→ YOUR INSTRUCTIONS
Your transcription must include every record word for word and no pictures.

→ THE DATA
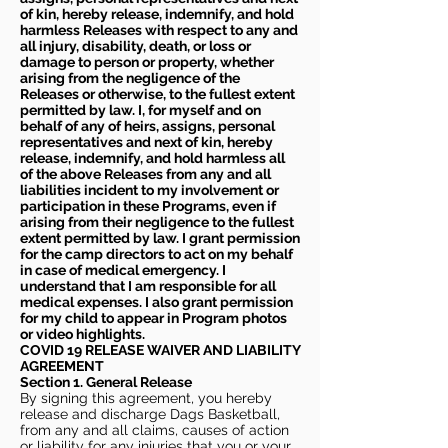
of kin, hereby release, indemnify, and hold
harmless Releases with respect to any and
all injury, disability, death, or loss or
damage to person or property, whether
arising from the negligence of the
Releases or otherwise, to the fullest extent
permitted by law. I, for myself and on
behalf of any of heirs, assigns, personal
representatives and next of kin, hereby
release, indemnify, and hold harmless all
of the above Releases from any and all
liabilities incident to my involvement or
participation in these Programs, even if
arising from their negligence to the fullest
extent permitted by law. I grant permission
for the camp directors to act on my behalf
in case of medical emergency. I
understand that I am responsible for all
medical expenses. I also grant permission
for my child to appear in Program photos
or video highlights.
COVID 19 RELEASE WAIVER
AND LIABILITY
AGREEMENT
Section 1. General Release
By signing this agreement, you hereby
release and discharge Dags Basketball,
from any and all claims, causes of action
or liability for any injuries that you or your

→ YOUR SOLUTION
of kin, hereby release, indemnify, and hold
harmless Releases with respect to any and
all injury, disability, death, or loss or
damage to person or property, whether
arising from the negligence of the
Releases or otherwise, to the fullest extent
permitted by law. I, for myself and on
behalf of any of heirs, assigns, personal
representatives and next of kin, hereby
release, indemnify, and hold harmless all
of the above Releases from any and all
liabilities incident to my involvement or
participation in these Programs, even if
arising from their negligence to the fullest
extent permitted by law. I grant permission
for the camp directors to act on my behalf
in case of medical emergency. I
understand that I am responsible for all
medical expenses. I also grant permission
for my child to appear in Program photos
or video highlights.
COVID 19 RELEASE WAIVER
AND LIABILITY
AGREEMENT
Section 1. General Release
By signing this agreement, you hereby
release and discharge Dags Basketball,
from any and all claims, causes of action
or liability for any injuries that you or your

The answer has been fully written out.